Data location: Supplementary Data files of the manuscript
Detailed Description: This dataset the results of a meta-analysis of phosphoproteomics data in response to EGF stimulation across different labs and stimulation times. The data is available at two different levels. First, the phosphosite differential abundance is provided for every combination of study and treatment time. In the table, ‘This study’ refers to the data generated in the manuscript. Second, we offer access to the kinase-level activities inerred using decoupleR and the different kinase-substrate networks described in the paper. Briefly, four different networks were employed: A first one based on literature (literature), one based on kinase-substrate interaction prediction via protein language models (phosformer), one based on positionl peptide array screening (kinlibrary) and a combination of all of them (combined).
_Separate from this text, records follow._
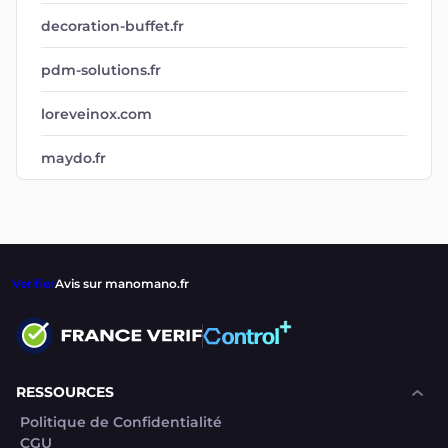
loreveinox.com
maydo.fr
Verifier
Avis sur manomano.fr
RESSOURCES
Politique de Confidentialité
CGU
Mentions légales
CGV Marchands
CGU FranceVerif+
INFORMATIONS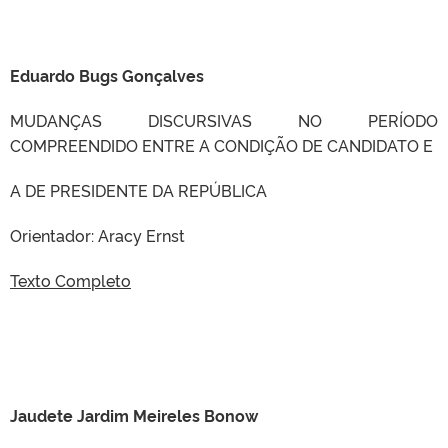
Eduardo Bugs Gonçalves
MUDANÇAS DISCURSIVAS NO PERÍODO
COMPREENDIDO ENTRE A CONDIÇÃO DE CANDIDATO E
A DE PRESIDENTE DA REPÚBLICA
Orientador: Aracy Ernst
Texto Completo
Jaudete Jardim Meireles Bonow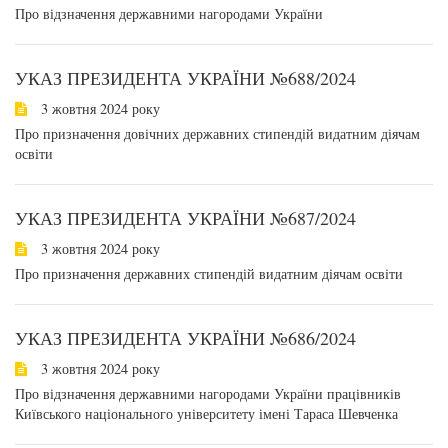
Про відзначення державними нагородами України
УКАЗ ПРЕЗИДЕНТА УКРАЇНИ №688/2024
3 жовтня 2024 року
Про призначення довічних державних стипендій видатним діячам
освіти
УКАЗ ПРЕЗИДЕНТА УКРАЇНИ №687/2024
3 жовтня 2024 року
Про призначення державних стипендій видатним діячам освіти
УКАЗ ПРЕЗИДЕНТА УКРАЇНИ №686/2024
3 жовтня 2024 року
Про відзначення державними нагородами України працівників
Київського національного університету імені Тараса Шевченка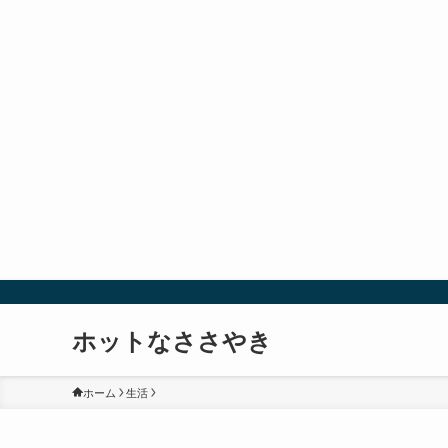
ホットなささやき
ホーム
生活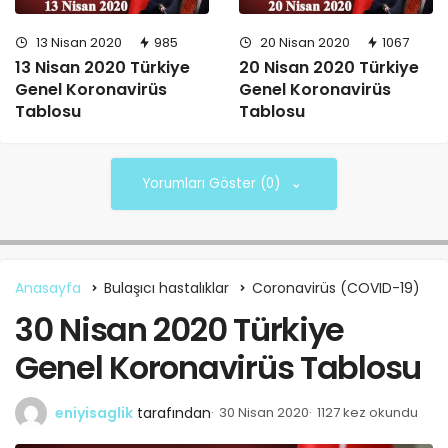
13 Nisan 2020
985
20 Nisan 2020
1067
13 Nisan 2020 Türkiye
20 Nisan 2020 Türkiye
Genel Koronavirüs
Genel Koronavirüs
Tablosu
Tablosu
Yorumları Göster (0)
Anasayfa
Bulaşıcı hastalıklar
Coronavirüs (COVID-19)
30 Nisan 2020 Türkiye
Genel Koronavirüs Tablosu
eniyisaglik
tarafından
30 Nisan 2020
1127 kez okundu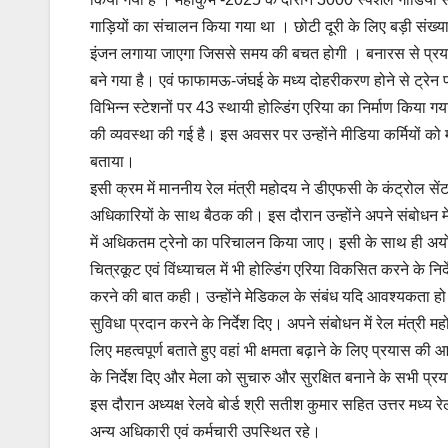
गाड़ियों का संचालन किया गया था । छोटी दूरी के लिए बड़ी संख्या मे
इंजन लगाया जाएगा जिससे समय की बचत होगी । बनारस से प्रयागर
बने गया है। एवं फाफामऊ-जंघई के मध्य दोहरीकरण होने से ट्रेन पर
विभिन्न स्टेशनों पर 43 स्थायी होल्डिंग एरिया का निर्माण किया 
की व्यवस्था की गई है। इस अवसर पर उन्होंने मीडिया कर्मियों को 
बताया।
इसी क्रम में माननीय रेल मंत्री महोदय ने डीएफसी के कंट्रोल सेंट
अधिकारियों के साथ बैठक की। इस दौरान उन्होंने अपने संबोधन मे
में अधिकतम ट्रेनो का परिचालन किया जाए। इसी के साथ ही अयोध्या
चित्रकूट एवं विंध्याचल में भी होल्डिंग एरिया विकसित करने के निर्दे
करने की बात कही। उन्होंने मेडिकल के संबंध यदि आवश्यकता हो 
सुविधा प्रदान करने के निर्देश दिए। अपने संबोधन में रेल मंत्री म
लिए महत्वपूर्ण बताते हुए वहां भी क्षमता बढ़ाने के लिए प्रयास क
के निर्देश दिए और मेला को सुचारु और सुरक्षित बनाने के सभी प
इस दौरान अध्यक्ष रेलवे बोर्ड श्री सतीश कुमार सहित उत्तर मध्य रेलव
अन्य अधिकारी एवं कर्मचारी उपस्थित रहे।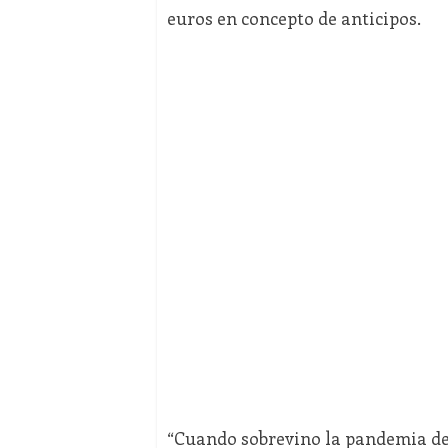
euros en concepto de anticipos.
“Cuando sobrevino la pandemia de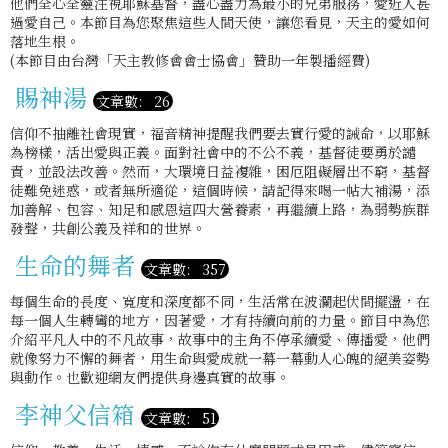
他們全心全靈注視耶穌基督，盡心盡力為最小的兄弟服務，愛近人甚
過愛自己。本節目為您聚焦這些人間天使，讓您看見，天主的愛如何
落地生根。
(本節目由台灣「天主教修會會士協會」贊助一年製播經費)
賜神湯
文章數: 26
信仰不抽離社會現實，福音精神提醒我們要去實行愛的誡命，以耶穌
為榜樣，活出愛與正義。面對社會中的不公不義，基督徒要勇於譴
責，並設法改善。然而，大環境日益複雜，困厄阻礙層出不窮，基督
徒難免迷惑，或者無所適從，這個時候，請記得來喝一帖大補湯，添
加善解、包容、知足和感恩這四大營養素，再繼續上路，為弱勢族群
發聲，共創公義及祥和的世界。
生命的舞者
文章數: 357
每個生命的長度、寬度和深度都不同，生活常在波瀾起伏間擺盪，在
每一個人生轉彎的地方，因著愛，才有持續向前的力量。節目中為您
介紹平凡人中的不凡故事，故事中的主角不停承續愛、傳播愛，他們
就像努力不懈的舞者，用生命與愛成就一幕一幕動人心魄的絕美姿勢
與動作。也歡迎網友們提供身邊真實的故事。
李神父信箱
文章數: 51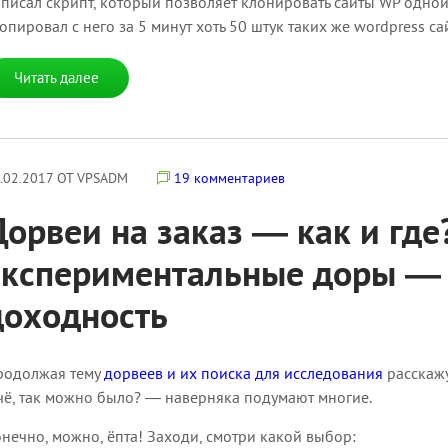
писал скрипт, который позволяет клонировать сайты WP одной 
опировал с него за 5 минут хоть 50 штук таких же wordpress са
Читать далее
.02.2017 ОТ VPSADM
19 комментариев
Дорвеи на заказ — как и где
экспериментальные доры — 
доходность
родолжая тему
дорвеев и их поиска для исследования
расскажу
чё, так можно было? — наверняка подумают многие.
нечно, можно, ёпта! Заходи, смотри какой выбор: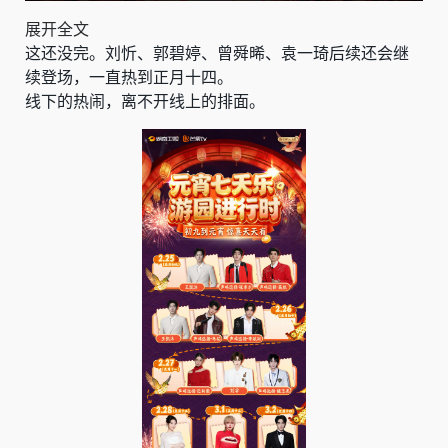
展开全文
这还没完。刘忻、郭碧婷、曾舜晞、袁一琦后续还会继
续登场，一直热到正月十四。
线下的热闹，离不开线上的排面。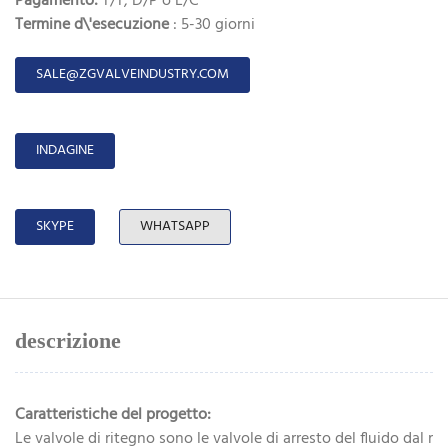
Pagamento:
T/T, D/P o L/C
Termine d\'esecuzione
: 5-30 giorni
SALE@ZGVALVEINDUSTRY.COM
INDAGINE
SKYPE
WHATSAPP
descrizione
Caratteristiche del progetto:
Le valvole di ritegno sono le valvole di arresto del fluido dal r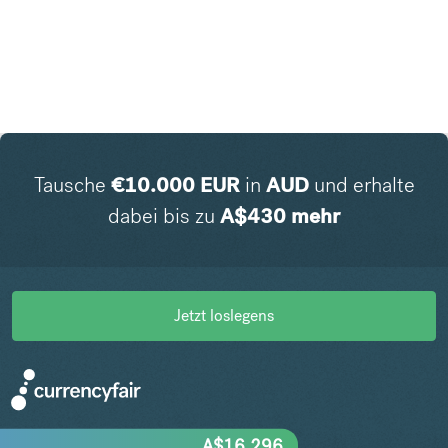
Tausche
€
10.000
EUR
in
AUD
und erhalte
dabei bis zu
A$
430
mehr
Jetzt loslegens
A$
16.296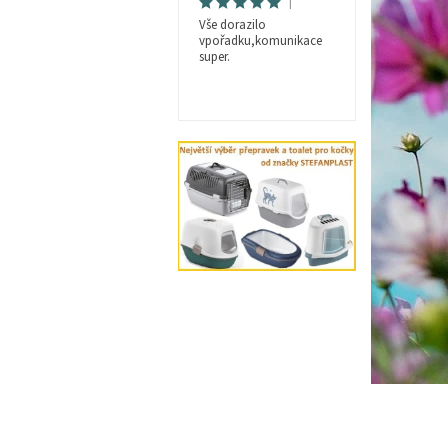
|
Vše dorazilo
vpořadku,komunikace
super.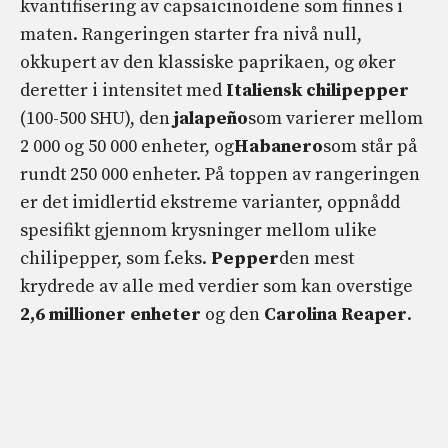
kvantifisering av capsaicinoidene som finnes i
maten. Rangeringen starter fra nivå null,
okkupert av den klassiske paprikaen, og øker
deretter i intensitet med
Italiensk chilipepper
(100-500 SHU), den
jalapeño
som varierer mellom
2 000 og 50 000 enheter, og
Habanero
som står på
rundt 250 000 enheter. På toppen av rangeringen
er det imidlertid ekstreme varianter, oppnådd
spesifikt gjennom krysninger mellom ulike
chilipepper, som f.eks.
Pepper
den mest
krydrede av alle med verdier som kan overstige
2,6 millioner enheter
og den
Carolina Reaper
.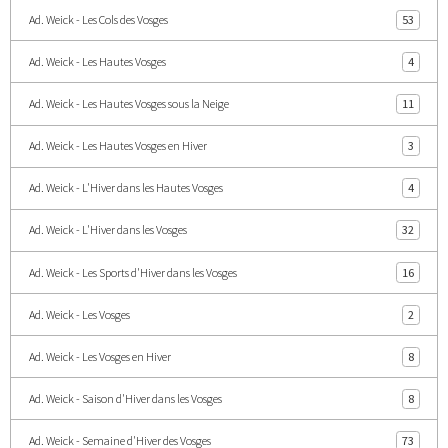
Ad. Weick - Les Cols des Vosges
53
Ad. Weick - Les Hautes Vosges
4
Ad. Weick - Les Hautes Vosges sous la Neige
11
Ad. Weick - Les Hautes Vosges en Hiver
3
Ad. Weick - L'Hiver dans les Hautes Vosges
4
Ad. Weick - L'Hiver dans les Vosges
32
Ad. Weick - Les Sports d'Hiver dans les Vosges
16
Ad. Weick - Les Vosges
2
Ad. Weick - Les Vosges en Hiver
8
Ad. Weick - Saison d'Hiver dans les Vosges
8
Ad. Weick - Semaine d'Hiver des Vosges
73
Functions: See API documentation for Phospho-EGF meta-analysis.
Prior Knowledge
Below, we provide a list of all the prior knowledge resources currently available in NetworkCommons. For each resource, we provide a description and a link to the original publication.
OmniPath
Alias: omnipath
Description: OmniPath database
Publication Link: Türei, D. et al. OmniPath: guidelines and gateway for literature-curated signaling pathway resources. Nat Methods 13, 966–967 (2016).
Detailed Description: OmniPath is a comprehensive collection of signaling pathways and regulatory interactions. Currently, NetworkCommons include the signed and directed PPI network that can be obtained from Omnipath.Interactions. Our aim is to expand the API to more data sources within OmniPath. For more information, please refer to the OmniPath website and the OmniPath documentation page.
Functions: See API documentation for Prior knowledge.
Liana
Alias: liana
Description: Liana database
Detailed Description: The Prior Knowledge from Liana contains ligand-receptor interactions. For more information, please refer to the Liana documentation page.
Functions: See API documentation for Prior knowledge.
PhosphositePlus
Alias: phosphositeplus
Description: PhosphositePlus database
Publication Link: Hornbeck, P. V. et al. PhosphoSitePlus, 2014: mutations, PTMs and recalibrations. Nucleic Acids Res 43, D512–D520 (2015).
Detailed Description: PhosphositePlus is a comprehensive resource that contains, among other PTM interactions, kinase-subsrate interactions, which can then be useful to infer kinase activities from phosphoproteomics data. For more information, please refer to the PhosphositePlus website.
Functions: See API documentation for Prior knowledge.